# ML Pipeline for Airfoil noise prediction


## Objectives


- Part 1 Perform ETL activity
 
- Part 2 Create a  Machine Learning Pipeline
 
- Part 3 Evaluate the Model
  
- Part 4 Persist the Model 
 


Diagram of an airfoil


![Airfoil with flow](https://cf-courses-data.s3.us.cloud-object-storage.appdomain.cloud/IBMSkillsNetwork-BD0231EN-Coursera/images/Airfoil_with_flow.png)


Diagram showing the Angle of attack. - For informational purpose


![Airfoil angle of attack](https://cf-courses-data.s3.us.cloud-object-storage.appdomain.cloud/IBMSkillsNetwork-BD0231EN-Coursera/images/Airfoil_angle_of_attack.jpg)




*   [`PySpark`](https://spark.apache.org/docs/latest/api/python/index.html?utm_medium=Exinfluencer&utm_source=Exinfluencer&utm_content=000026UJ&utm_term=10006555&utm_id=NA-SkillsNetwork-Channel-SkillsNetworkCoursesIBMSkillsNetworkBD0231ENCoursera2789-2023-01-01) for connecting to the Spark Cluster


In [1]:
!pip install pyspark==3.1.2 -q
!pip install findspark -q

In [2]:

def warn(*args, **kwargs):
    pass
import warnings
warnings.warn = warn
warnings.filterwarnings('ignore')



import findspark
findspark.init()

## Part 1 - Perform ETL activity


In [3]:
#your code goes here

#your code goes here
from pyspark.sql import SparkSession
from pyspark.ml import Pipeline
from pyspark.ml.pipeline import PipelineModel
from pyspark.ml.feature import VectorAssembler
from pyspark.ml.regression import LinearRegression
from pyspark.ml.feature import StringIndexer
from pyspark.ml.feature import StandardScaler


In [4]:
#Create a SparkSession

spark = SparkSession.builder.appName("Project").getOrCreate()
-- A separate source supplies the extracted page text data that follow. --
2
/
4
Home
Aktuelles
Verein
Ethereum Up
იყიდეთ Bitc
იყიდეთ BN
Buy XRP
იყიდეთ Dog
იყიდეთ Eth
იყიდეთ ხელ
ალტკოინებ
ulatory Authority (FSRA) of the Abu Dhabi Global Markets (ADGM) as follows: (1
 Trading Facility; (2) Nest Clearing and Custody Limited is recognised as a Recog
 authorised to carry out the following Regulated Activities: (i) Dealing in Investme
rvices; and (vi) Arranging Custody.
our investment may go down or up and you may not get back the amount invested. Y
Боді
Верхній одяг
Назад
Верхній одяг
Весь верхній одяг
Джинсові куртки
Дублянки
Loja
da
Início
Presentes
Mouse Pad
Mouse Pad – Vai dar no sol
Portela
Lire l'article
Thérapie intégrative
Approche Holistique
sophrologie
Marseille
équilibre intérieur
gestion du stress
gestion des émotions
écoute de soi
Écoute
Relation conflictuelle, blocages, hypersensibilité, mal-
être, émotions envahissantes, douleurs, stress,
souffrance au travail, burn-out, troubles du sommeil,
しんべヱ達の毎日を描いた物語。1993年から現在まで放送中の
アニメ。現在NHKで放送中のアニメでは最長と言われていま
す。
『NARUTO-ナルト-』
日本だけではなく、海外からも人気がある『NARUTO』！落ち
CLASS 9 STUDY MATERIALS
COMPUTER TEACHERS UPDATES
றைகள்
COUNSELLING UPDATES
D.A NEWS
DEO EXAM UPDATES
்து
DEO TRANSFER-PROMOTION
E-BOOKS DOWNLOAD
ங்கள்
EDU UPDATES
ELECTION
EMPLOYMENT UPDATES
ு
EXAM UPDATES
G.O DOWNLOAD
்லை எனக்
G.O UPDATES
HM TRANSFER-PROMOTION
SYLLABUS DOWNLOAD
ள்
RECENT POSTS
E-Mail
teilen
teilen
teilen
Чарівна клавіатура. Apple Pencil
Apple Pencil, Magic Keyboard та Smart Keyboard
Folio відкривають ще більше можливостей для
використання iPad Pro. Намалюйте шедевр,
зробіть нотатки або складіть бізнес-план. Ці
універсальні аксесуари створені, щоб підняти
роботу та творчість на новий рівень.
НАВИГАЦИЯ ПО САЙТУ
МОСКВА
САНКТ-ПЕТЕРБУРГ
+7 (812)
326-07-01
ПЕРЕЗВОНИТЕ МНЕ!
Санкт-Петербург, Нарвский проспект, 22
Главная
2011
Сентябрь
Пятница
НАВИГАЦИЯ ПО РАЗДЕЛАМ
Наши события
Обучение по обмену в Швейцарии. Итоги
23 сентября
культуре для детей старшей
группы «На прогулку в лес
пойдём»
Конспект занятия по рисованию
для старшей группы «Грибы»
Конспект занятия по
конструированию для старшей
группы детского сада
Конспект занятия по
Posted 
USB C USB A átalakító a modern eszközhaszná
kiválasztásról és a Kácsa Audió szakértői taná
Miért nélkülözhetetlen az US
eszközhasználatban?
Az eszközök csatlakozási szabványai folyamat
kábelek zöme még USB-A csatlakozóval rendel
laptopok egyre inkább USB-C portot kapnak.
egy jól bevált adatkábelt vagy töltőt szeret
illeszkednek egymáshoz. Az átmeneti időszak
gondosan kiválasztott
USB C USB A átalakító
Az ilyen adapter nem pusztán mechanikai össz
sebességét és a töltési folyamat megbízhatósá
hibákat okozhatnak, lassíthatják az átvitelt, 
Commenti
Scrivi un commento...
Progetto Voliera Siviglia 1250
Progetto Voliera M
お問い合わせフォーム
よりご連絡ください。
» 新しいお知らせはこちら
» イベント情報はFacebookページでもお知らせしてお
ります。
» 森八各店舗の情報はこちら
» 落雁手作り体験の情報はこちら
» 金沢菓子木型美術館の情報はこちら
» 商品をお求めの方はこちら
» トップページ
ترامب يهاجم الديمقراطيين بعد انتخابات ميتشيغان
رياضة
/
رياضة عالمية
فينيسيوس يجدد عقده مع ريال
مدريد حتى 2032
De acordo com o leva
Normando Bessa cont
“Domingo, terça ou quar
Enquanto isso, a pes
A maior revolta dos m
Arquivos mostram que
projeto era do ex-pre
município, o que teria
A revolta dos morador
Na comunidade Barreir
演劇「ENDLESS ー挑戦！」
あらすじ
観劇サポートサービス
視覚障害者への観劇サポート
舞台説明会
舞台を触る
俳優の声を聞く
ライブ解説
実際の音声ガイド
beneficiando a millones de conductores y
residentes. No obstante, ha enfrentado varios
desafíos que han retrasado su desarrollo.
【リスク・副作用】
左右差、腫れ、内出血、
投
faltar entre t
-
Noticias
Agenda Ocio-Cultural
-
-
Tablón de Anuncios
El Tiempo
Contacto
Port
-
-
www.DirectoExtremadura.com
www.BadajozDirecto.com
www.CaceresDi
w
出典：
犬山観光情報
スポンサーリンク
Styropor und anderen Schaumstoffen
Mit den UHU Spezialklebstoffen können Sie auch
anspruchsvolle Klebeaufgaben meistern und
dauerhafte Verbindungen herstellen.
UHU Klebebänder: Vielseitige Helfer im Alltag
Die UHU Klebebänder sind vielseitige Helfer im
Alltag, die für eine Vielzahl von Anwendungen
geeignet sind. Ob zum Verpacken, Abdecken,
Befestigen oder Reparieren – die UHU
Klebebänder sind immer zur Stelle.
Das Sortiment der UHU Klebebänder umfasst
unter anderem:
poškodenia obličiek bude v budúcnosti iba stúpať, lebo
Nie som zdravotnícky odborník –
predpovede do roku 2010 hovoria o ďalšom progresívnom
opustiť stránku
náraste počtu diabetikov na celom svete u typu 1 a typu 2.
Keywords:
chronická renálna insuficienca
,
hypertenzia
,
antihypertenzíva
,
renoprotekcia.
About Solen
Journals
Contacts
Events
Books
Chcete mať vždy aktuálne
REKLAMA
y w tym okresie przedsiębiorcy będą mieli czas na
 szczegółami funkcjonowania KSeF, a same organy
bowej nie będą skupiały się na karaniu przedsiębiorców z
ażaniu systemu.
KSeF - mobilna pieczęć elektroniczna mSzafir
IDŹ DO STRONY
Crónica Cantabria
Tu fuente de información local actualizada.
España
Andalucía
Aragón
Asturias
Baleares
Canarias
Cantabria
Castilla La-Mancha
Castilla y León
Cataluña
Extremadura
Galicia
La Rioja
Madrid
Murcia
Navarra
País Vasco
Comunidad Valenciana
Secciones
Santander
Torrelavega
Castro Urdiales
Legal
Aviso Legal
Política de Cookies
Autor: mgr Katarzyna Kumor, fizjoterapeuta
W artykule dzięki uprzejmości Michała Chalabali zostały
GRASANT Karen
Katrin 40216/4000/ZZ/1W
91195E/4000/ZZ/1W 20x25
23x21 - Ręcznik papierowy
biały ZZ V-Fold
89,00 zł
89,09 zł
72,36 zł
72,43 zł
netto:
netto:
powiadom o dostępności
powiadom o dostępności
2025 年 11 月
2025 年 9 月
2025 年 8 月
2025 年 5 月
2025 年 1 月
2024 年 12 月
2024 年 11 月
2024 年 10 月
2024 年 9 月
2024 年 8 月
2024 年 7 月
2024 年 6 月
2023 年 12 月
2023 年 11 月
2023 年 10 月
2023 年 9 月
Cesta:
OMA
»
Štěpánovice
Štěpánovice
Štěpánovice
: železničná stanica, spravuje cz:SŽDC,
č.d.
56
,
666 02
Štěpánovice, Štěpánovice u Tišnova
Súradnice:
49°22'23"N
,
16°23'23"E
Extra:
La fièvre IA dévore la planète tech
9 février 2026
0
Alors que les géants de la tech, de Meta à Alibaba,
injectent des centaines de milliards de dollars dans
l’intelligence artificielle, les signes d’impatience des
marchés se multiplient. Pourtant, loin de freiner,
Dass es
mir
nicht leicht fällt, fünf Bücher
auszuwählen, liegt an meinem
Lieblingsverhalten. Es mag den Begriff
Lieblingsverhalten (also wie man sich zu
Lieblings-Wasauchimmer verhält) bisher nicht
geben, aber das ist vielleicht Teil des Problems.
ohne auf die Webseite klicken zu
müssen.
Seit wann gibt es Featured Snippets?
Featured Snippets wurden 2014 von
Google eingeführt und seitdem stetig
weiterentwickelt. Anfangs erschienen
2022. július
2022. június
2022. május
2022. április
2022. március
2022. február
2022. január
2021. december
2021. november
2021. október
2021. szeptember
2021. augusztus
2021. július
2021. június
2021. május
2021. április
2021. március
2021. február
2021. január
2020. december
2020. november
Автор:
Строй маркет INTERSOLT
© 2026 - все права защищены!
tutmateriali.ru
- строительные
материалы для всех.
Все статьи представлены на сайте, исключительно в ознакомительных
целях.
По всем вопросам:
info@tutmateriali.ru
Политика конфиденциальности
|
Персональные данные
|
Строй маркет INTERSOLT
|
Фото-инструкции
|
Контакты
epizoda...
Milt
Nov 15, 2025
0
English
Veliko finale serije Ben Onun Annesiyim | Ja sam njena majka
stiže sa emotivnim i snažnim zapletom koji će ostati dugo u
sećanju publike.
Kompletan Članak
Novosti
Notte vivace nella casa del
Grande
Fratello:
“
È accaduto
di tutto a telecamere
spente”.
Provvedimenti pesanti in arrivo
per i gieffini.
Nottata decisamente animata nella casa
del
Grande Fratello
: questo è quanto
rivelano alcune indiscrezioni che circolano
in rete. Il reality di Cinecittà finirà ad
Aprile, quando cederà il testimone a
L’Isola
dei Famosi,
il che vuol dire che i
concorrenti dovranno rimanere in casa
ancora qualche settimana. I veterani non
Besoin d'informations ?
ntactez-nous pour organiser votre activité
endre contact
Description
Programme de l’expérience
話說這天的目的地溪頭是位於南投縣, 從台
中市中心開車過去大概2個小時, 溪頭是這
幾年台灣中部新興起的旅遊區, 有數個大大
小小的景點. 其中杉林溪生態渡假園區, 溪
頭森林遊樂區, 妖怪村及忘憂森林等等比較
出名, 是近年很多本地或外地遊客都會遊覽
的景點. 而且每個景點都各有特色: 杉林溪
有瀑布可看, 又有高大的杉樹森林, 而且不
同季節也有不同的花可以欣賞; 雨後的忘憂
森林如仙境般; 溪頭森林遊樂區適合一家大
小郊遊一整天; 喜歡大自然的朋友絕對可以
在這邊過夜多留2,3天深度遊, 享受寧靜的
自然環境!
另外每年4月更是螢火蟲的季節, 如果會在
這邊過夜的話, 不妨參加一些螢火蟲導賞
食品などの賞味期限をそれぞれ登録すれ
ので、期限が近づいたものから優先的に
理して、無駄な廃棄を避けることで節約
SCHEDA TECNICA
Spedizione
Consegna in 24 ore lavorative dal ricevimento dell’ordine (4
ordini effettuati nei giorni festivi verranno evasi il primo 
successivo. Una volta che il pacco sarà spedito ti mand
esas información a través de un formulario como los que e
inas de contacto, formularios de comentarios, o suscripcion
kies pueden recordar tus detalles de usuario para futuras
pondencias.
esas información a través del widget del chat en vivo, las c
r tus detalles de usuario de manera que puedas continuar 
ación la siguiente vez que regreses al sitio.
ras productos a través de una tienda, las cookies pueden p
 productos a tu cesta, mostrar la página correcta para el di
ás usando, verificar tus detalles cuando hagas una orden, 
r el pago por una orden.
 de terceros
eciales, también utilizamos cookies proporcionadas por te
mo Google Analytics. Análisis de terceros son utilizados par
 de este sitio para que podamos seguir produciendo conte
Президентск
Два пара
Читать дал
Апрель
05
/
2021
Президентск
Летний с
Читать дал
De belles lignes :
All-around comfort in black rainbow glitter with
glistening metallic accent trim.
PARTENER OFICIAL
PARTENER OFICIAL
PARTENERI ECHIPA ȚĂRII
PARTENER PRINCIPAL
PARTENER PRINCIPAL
24/01/23 00:02:35 WARN util.NativeCodeLoader: Unable to load native-hadoop library for your platform... using builtin-java classes where applicable
Setting default log level to "WARN".
To adjust logging level use sc.setLogLevel(newLevel). For SparkR, use setLogLevel(newLevel).


In [5]:
!wget https://cf-courses-data.s3.us.cloud-object-storage.appdomain.cloud/IBMSkillsNetwork-BD0231EN-Coursera/datasets/NASA_airfoil_noise_raw.csv


--2024-01-23 00:02:40--  https://cf-courses-data.s3.us.cloud-object-storage.appdomain.cloud/IBMSkillsNetwork-BD0231EN-Coursera/datasets/NASA_airfoil_noise_raw.csv
Resolving cf-courses-data.s3.us.cloud-object-storage.appdomain.cloud (cf-courses-data.s3.us.cloud-object-storage.appdomain.cloud)... 169.63.118.104, 169.63.118.104
Connecting to cf-courses-data.s3.us.cloud-object-storage.appdomain.cloud (cf-courses-data.s3.us.cloud-object-storage.appdomain.cloud)|169.63.118.104|:443... connected.
HTTP request sent, awaiting response... 200 OK
Length: 60682 (59K) [text/csv]
Saving to: ‘NASA_airfoil_noise_raw.csv’


2024-01-23 00:02:40 (51.0 MB/s) - ‘NASA_airfoil_noise_raw.csv’ saved [60682/60682]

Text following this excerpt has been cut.